2. Come ben sapete, la Chiesa stessa è “un movimento”. E, soprattutto, è un mistero: il mistero dell’eterno “Amore” del Padre, del suo cuore paterno, dal quale prendono inizio la missione del Figlio e la missione dello Spirito Santo. La Chiesa nata da questa missione si trova “in statu missionis”. Essa è un “movimento” che penetra nei cuori e nelle coscienze. È un “movimento”, che si iscrive nella storia dell’uomo-persona e delle comunità umane.
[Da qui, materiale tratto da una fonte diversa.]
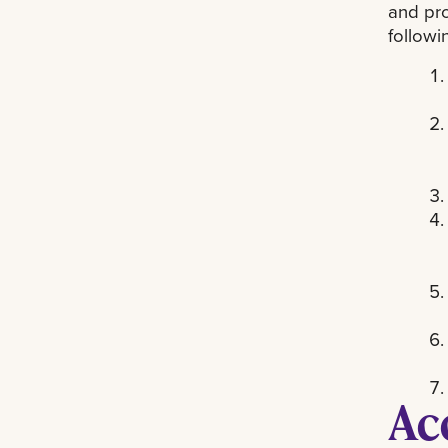
and pro
followi
Ac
I “movimenti” nella Chiesa devono rispecchiare in sé il mistero di quell’“amore”, da cui essa è nata e continuamente nasce. I vari “movimenti” devono vivere la pienezza della Vita trasmessa all’uomo come dono del Padre in Gesù Cristo per opera dello Spirito Santo. Devono realizzare in ogni pienezza possibile la missione sacerdotale, profetica e regale di Cristo, la quale è partecipata da tutto il Popolo di Dio.

3. I “movimenti” nel seno della Chiesa-Popolo di Dio esprimono quel molteplice movimento, che è la risposta dell’uomo alla Rivelazione, al Vangelo: il movimento verso lo stesso Dio Vivente, che tanto si e avvicinato all’uomo; il movimento verso il proprio intimo, verso la propria coscienza e verso il proprio cuore, il quale nell’incontro con Dio svela la profondità che gli è propria; il movimento verso gli uomini, nostri fratelli e sorelle, che Cristo mette sulla strada della nostra vita; il movimento verso il mondo, che aspetta incessantemente in sé “la rivelazione dei figli di Dio” (Rm 8,19).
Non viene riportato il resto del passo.